Temporal bone

The temporal bones are situated at the sides and base of the skull, and lateral to the temporal lobes of the cerebrum.

The temporal bone supports that part of the face known as the temple and houses the structures of the organ of hearing. The lower seven cranial nerves and the major vessels to and from the brain traverse the temporal bone.

The temporal bone is externally divided into squamosal, petrous, mastoid, tympanic, and styloid parts.

Petrous part of the temporal bone.

The squamous part encloses mainly the temporal lobe and is connected to the sphenoid bone and parietal bones anteriorly and posterosuperior respectively. The mastoid part is usually well pneumatized and separated from the suboccipital bone posteriorly through the occipitomastoid suture.

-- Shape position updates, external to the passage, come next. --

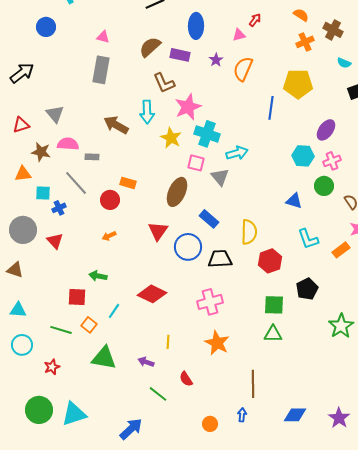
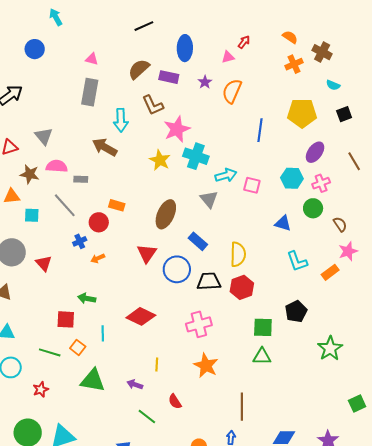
yellow pentagon: (298, 84) -> (302, 113), moved
cyan arrow: (147, 112) -> (121, 120), moved
pink square: (196, 163) -> (252, 185), moved
blue cross: (59, 208) -> (80, 241), moved
red hexagon: (270, 261) -> (242, 287), moved
cyan line: (114, 311) -> (103, 333), turned -35

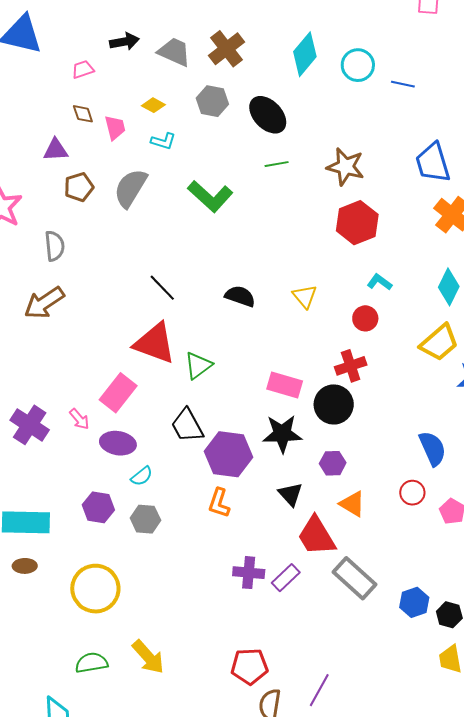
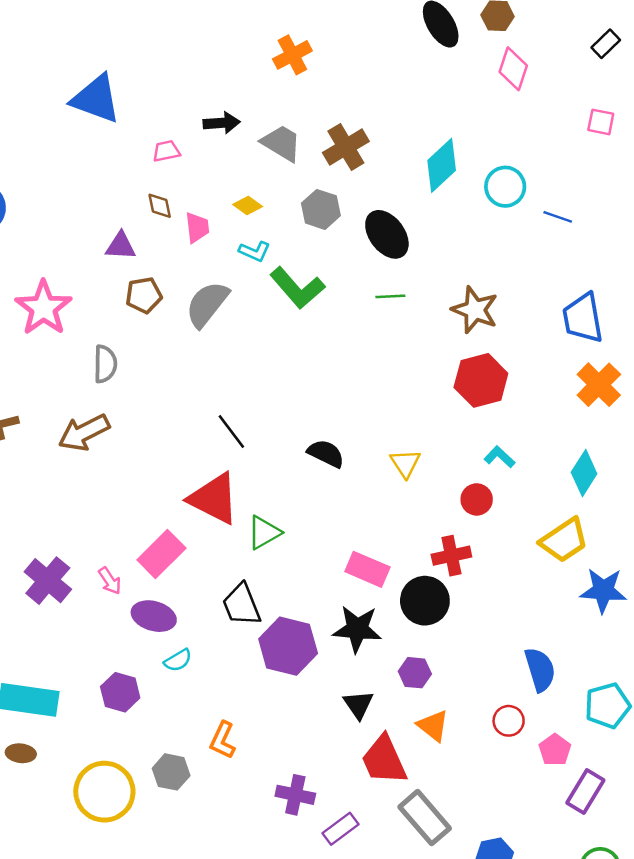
green L-shape: (210, 196) -> (297, 288), moved
orange L-shape: (219, 503) -> (223, 740), moved
gray hexagon: (145, 519) -> (171, 772), moved
purple rectangle: (286, 578) -> (341, 829), moved

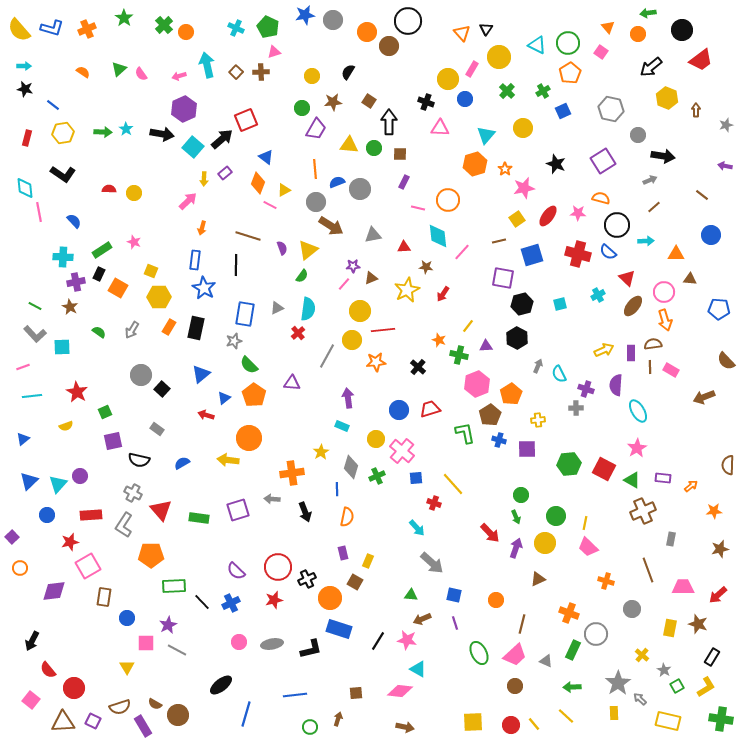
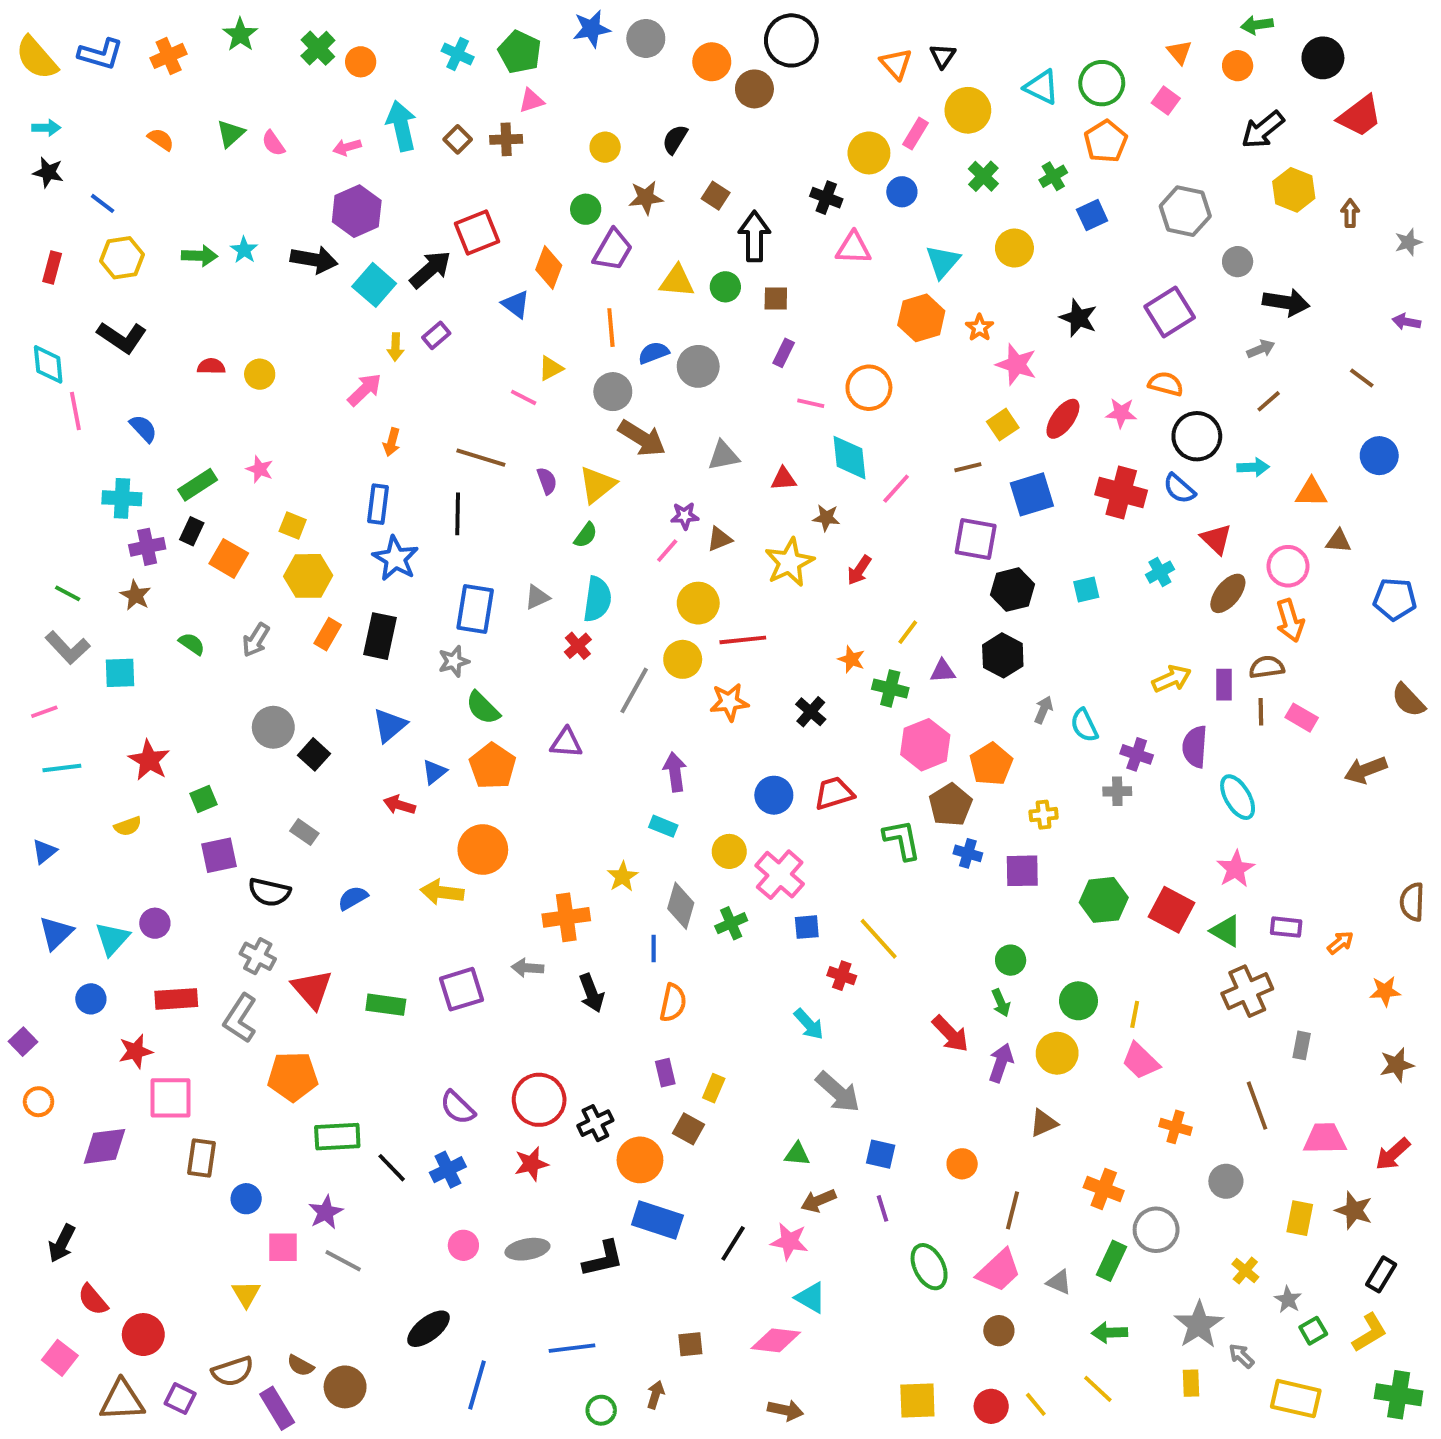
orange diamond: (258, 183) -> (549, 267), moved
pink star: (524, 188) -> (1016, 364), turned 30
pink square: (88, 566) -> (170, 1098), turned 30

Superiorly from the parietal bone and squamous part through the parietomastoid suture and supramastoid crest respectively; and anteriorly it is connected with the external auditory canal through the spine of Henle.

The squamous, mastoid and petrous parts are all of them related with these posterior transpetrosal approaches in different degrees.

The development of new imaging techniques coupled with new treatment algorithms has created new possibilities in treating temporal bone diseases.

Magnetic resonance (MR) diffusion-weighted imaging in cholesteatomas and skull base epidermoids, whole-body molecular imaging in paragangliomas of the jugular foramen, and MR arterial spin labeling perfusion for dural arteriovenous fistulas and arteriovenous malformations 1).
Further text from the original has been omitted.